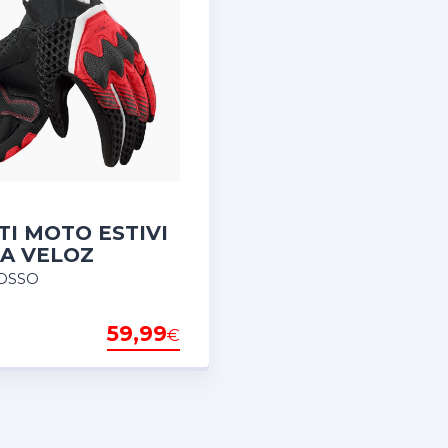
I MOTO ESTIVI
A VELOZ
OSSO
59,99
€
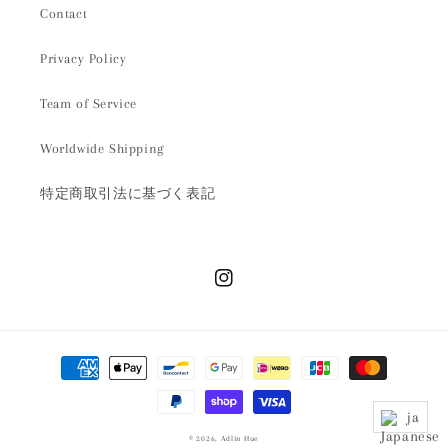
Contact
Privacy Policy
Team of Service
Worldwide Shipping
特定商取引法に基づく表記
Instagram
決
済
方
ja
法
© 2026,
Adlin Hue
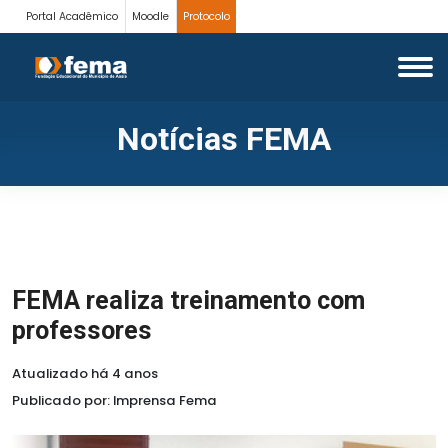
Portal Acadêmico
Moodle
Protocolo
Notícias FEMA
FEMA realiza treinamento com
professores
Atualizado há 4 anos
Publicado por: Imprensa Fema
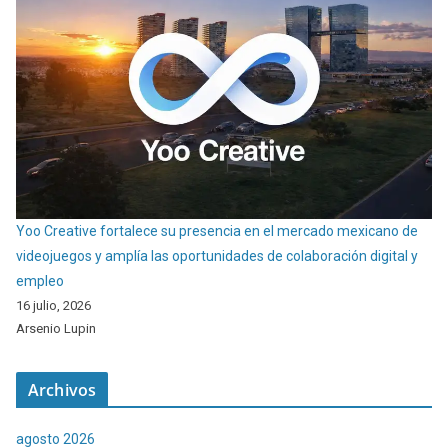
Yoo Creative fortalece su presencia en el mercado mexicano de
videojuegos y amplía las oportunidades de colaboración digital y
empleo
16 julio, 2026
Arsenio Lupin
Archivos
agosto 2026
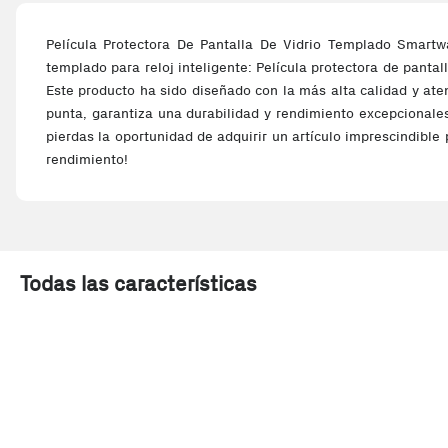
Película Protectora De Pantalla De Vidrio Templado Smart
templado para reloj inteligente: Película protectora de pantal
Este producto ha sido diseñado con la más alta calidad y aten
punta, garantiza una durabilidad y rendimiento excepcionales.
pierdas la oportunidad de adquirir un artículo imprescindible
rendimiento!
Todas las características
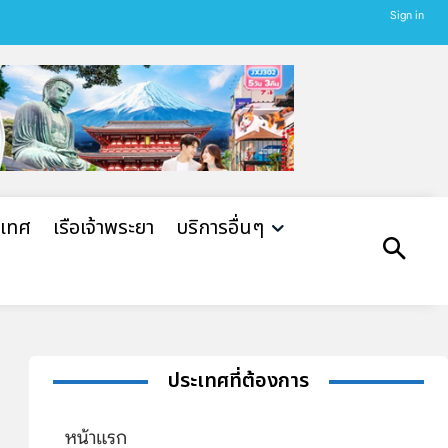
Sign in
ะเทศ
เรือเจ้าพระยา
บริการอื่นๆ
ประเทศที่ต้องการ
หน้าแรก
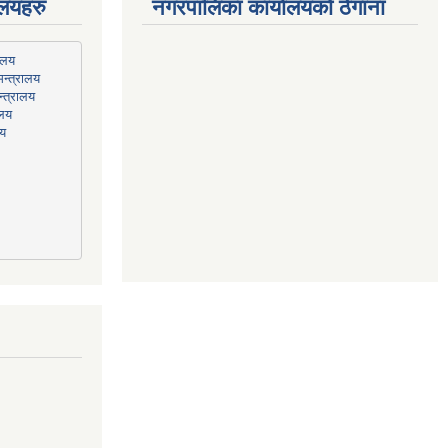
ालयहरु
नगरपालिका कार्यालयको ठेगाना
न्त्रालय
्त्रालय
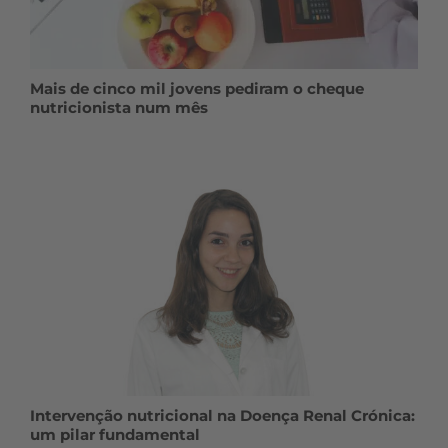
Mais de cinco mil jovens pediram o cheque
nutricionista num mês
Intervenção nutricional na Doença Renal Crónica:
um pilar fundamental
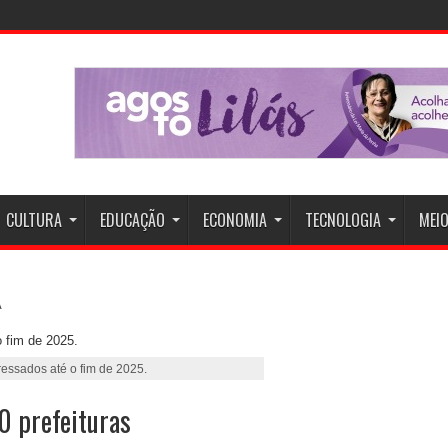
CULTURA
EDUCAÇÃO
ECONOMIA
TECNOLOGIA
MEIO
ressados até o fim de 2025.
0 prefeituras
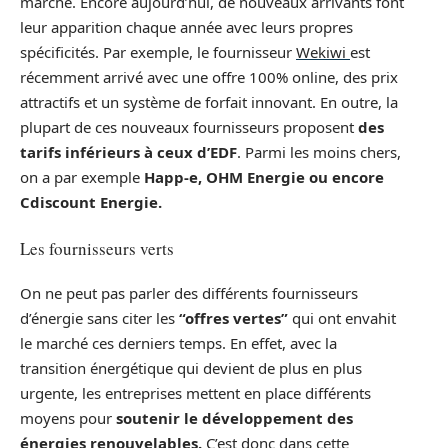
marché. Encore aujourd’hui, de nouveaux arrivants font
leur apparition chaque année avec leurs propres
spécificités. Par exemple, le fournisseur
Wekiwi
est
récemment arrivé avec une offre 100% online, des prix
attractifs et un système de forfait innovant. En outre, la
plupart de ces nouveaux fournisseurs proposent
des
tarifs inférieurs à ceux d’EDF
. Parmi les moins chers,
on a par exemple
Happ-e, OHM Energie ou encore
Cdiscount Energie.
Les fournisseurs verts
On ne peut pas parler des différents fournisseurs
d’énergie sans citer les
“offres vertes”
qui ont envahit
le marché ces derniers temps. En effet, avec la
transition énergétique qui devient de plus en plus
urgente, les entreprises mettent en place différents
moyens pour
soutenir le développement des
énergies renouvelables.
C’est donc dans cette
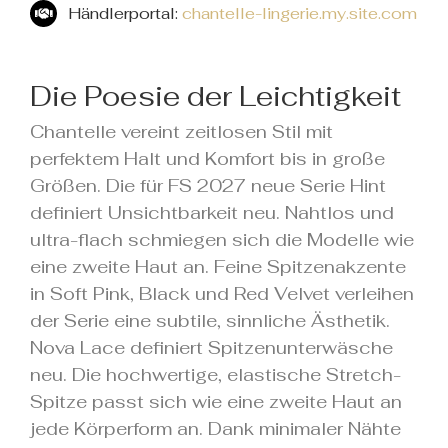
Händlerportal:
chantelle-lingerie.my.site.com
Die Poesie der Leichtigkeit
Chantelle vereint zeitlosen Stil mit
perfektem Halt und Komfort bis in große
Größen. Die für FS 2027 neue Serie Hint
definiert Unsichtbarkeit neu. Nahtlos und
ultra-flach schmiegen sich die Modelle wie
eine zweite Haut an. Feine Spitzenakzente
in Soft Pink, Black und Red Velvet verleihen
der Serie eine subtile, sinnliche Ästhetik.
Nova Lace definiert Spitzenunterwäsche
neu. Die hochwertige, elastische Stretch-
Spitze passt sich wie eine zweite Haut an
jede Körperform an. Dank minimaler Nähte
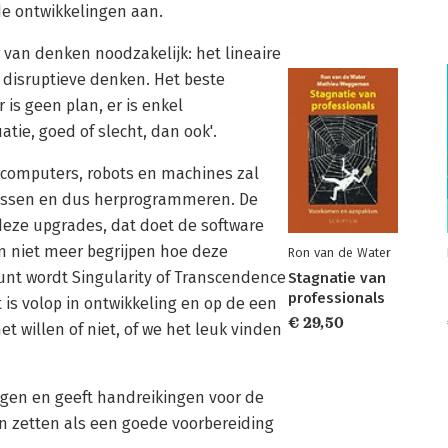
de ontwikkelingen aan.
 van denken noodzakelijk: het lineaire
disruptieve denken. Het beste
 is geen plan, er is enkel
ie, goed of slecht, dan ook'.
r computers, robots en machines zal
passen en dus herprogrammeren. De
eze upgrades, dat doet de software
n niet meer begrijpen hoe deze
Ron van de Water
unt wordt Singularity of Transcendence
Stagnatie van
professionals
 is volop in ontwikkeling en op de een
€ 29,50
 willen of niet, of we het leuk vinden
ingen en geeft handreikingen voor de
en zetten als een goede voorbereiding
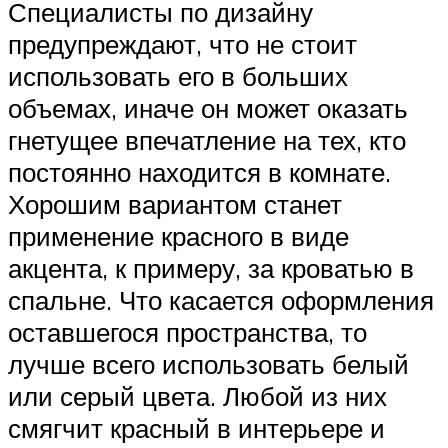
Специалисты по дизайну
предупреждают, что не стоит
использовать его в больших
объемах, иначе он может оказать
гнетущее впечатление на тех, кто
постоянно находится в комнате.
Хорошим вариантом станет
применение красного в виде
акцента, к примеру, за кроватью в
спальне. Что касается оформления
оставшегося пространства, то
лучше всего использовать белый
или серый цвета. Любой из них
смягчит красный в интерьере и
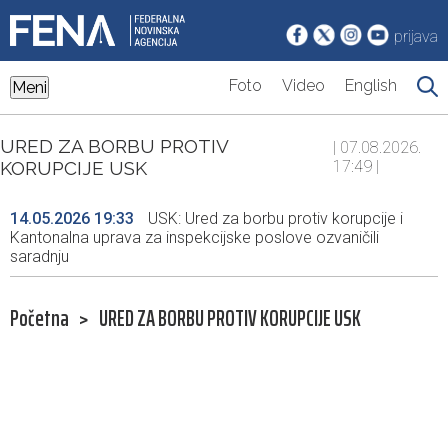
prijava
Foto
Video
English
Meni
URED ZA BORBU PROTIV
| 07.08.2026.
KORUPCIJE USK
17:49 |
14.05.2026 19:33
USK: Ured za borbu protiv korupcije i
Kantonalna uprava za inspekcijske poslove ozvaničili
saradnju
Početna
>
URED ZA BORBU PROTIV KORUPCIJE USK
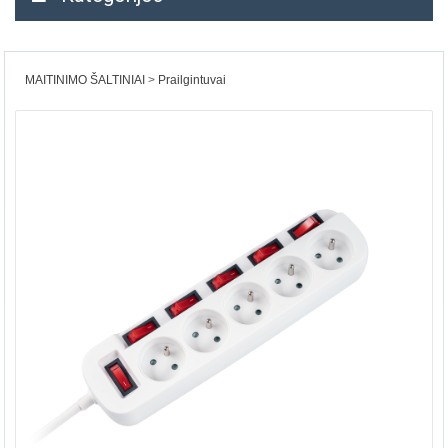
MAITINIMO ŠALTINIAI
Prailgintuvai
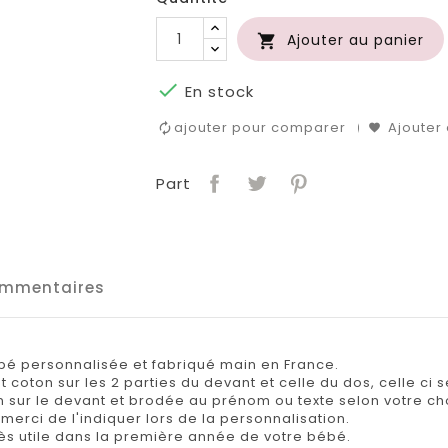
Ajouter au panier


En stock
ajouter pour comparer
Ajouter 
Part
mmentaires
é personnalisée et fabriqué main en France.
 coton sur les 2 parties du devant et celle du dos, celle ci 
n sur le devant et brodée au prénom ou texte selon votre cho
merci de l'indiquer lors de la personnalisation.
très utile dans la première année de votre bébé.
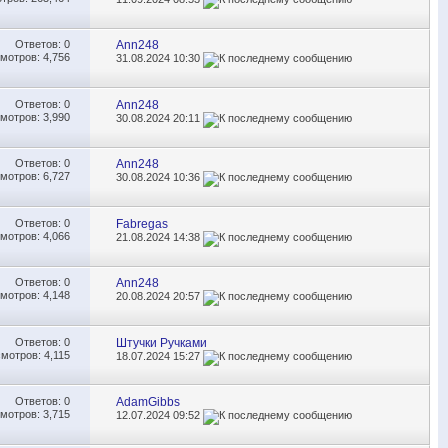
Ответов:
0
Ann248
мотров: 4,756
31.08.2024
10:30
Ответов:
0
Ann248
мотров: 3,990
30.08.2024
20:11
Ответов:
0
Ann248
мотров: 6,727
30.08.2024
10:36
Ответов:
0
Fabregas
мотров: 4,066
21.08.2024
14:38
Ответов:
0
Ann248
мотров: 4,148
20.08.2024
20:57
Ответов:
0
Штучки Ручками
мотров: 4,115
18.07.2024
15:27
Ответов:
0
AdamGibbs
мотров: 3,715
12.07.2024
09:52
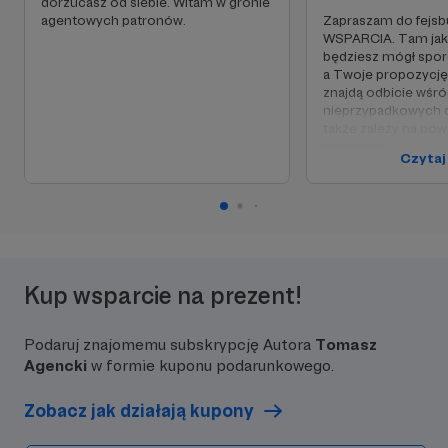
dorzucasz od siebie. Witam w gronie
agentowych patronów.
Zapraszam do fejs
WSPARCIA. Tam jak
będziesz mógł spo
a Twoje propozycję
znajdą odbicie wśr
nieprzypadkowych 
także zależy na po
podcastu.
Czytaj
Poza grupą wsparcia
STREFA SPONSORA, 
mnóstwem dodatkó
Kup wsparcie na prezent!
Podaruj znajomemu subskrypcję Autora
Tomasz
Agencki
w formie kuponu podarunkowego.
Zobacz jak działają kupony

§

WORK TO COMPLETE
Your response must consist of the lines from the beginning of the data through the line containing "Cdiscount Energie.", transcribed exactly, with no pictures.

ANSWER SPACE
I MOTO ESTIVI
A VELOZ
OSSO
59,99
€
Contact
Privacy Policy
Team of Service
Worldwide Shipping
特定商取引法に基づく表記
Instagram
決
済
方
ja
法
© 2026,
Adlin Hue
Portal Acadêmico
Moodle
Protocolo
Notícias FEMA
FEMA realiza treinamento com
professores
Atualizado há 4 anos
Publicado por: Imprensa Fema
Yoo Creative fortalece su presencia en el mercado mexicano de
videojuegos y amplía las oportunidades de colaboración digital y
empleo
16 julio, 2026
Arsenio Lupin
Archivos
agosto 2026
Película Protectora De Pantalla De Vidrio Templado Smart
templado para reloj inteligente: Película protectora de pantal
Este producto ha sido diseñado con la más alta calidad y aten
punta, garantiza una durabilidad y rendimiento excepcionales.
pierdas la oportunidad de adquirir un artículo imprescindible
rendimiento!
Todas las características
Sign in
ะเทศ
เรือเจ้าพระยา
บริการอื่นๆ
ประเทศที่ต้องการ
หน้าแรก
ालयहरु
नगरपालिका कार्यालयको ठेगाना
न्त्रालय
्त्रालय
Mais de cinco mil jovens pediram o cheque
nutricionista num mês
Intervenção nutricional na Doença Renal Crónica:
um pilar fundamental
CULTURA
EDUCAÇÃO
ECONOMIA
TECNOLOGIA
MEIO
ressados até o fim de 2025.
0 prefeituras
marché. Encore aujourd’hui, de nouveaux arrivants font
leur apparition chaque année avec leurs propres
spécificités. Par exemple, le fournisseur
Wekiwi
est
récemment arrivé avec une offre 100% online, des prix
attractifs et un système de forfait innovant. En outre, la
plupart de ces nouveaux fournisseurs proposent
des
tarifs inférieurs à ceux d’EDF
. Parmi les moins chers,
on a par exemple
Happ-e, OHM Energie ou encore
Cdiscount Energie.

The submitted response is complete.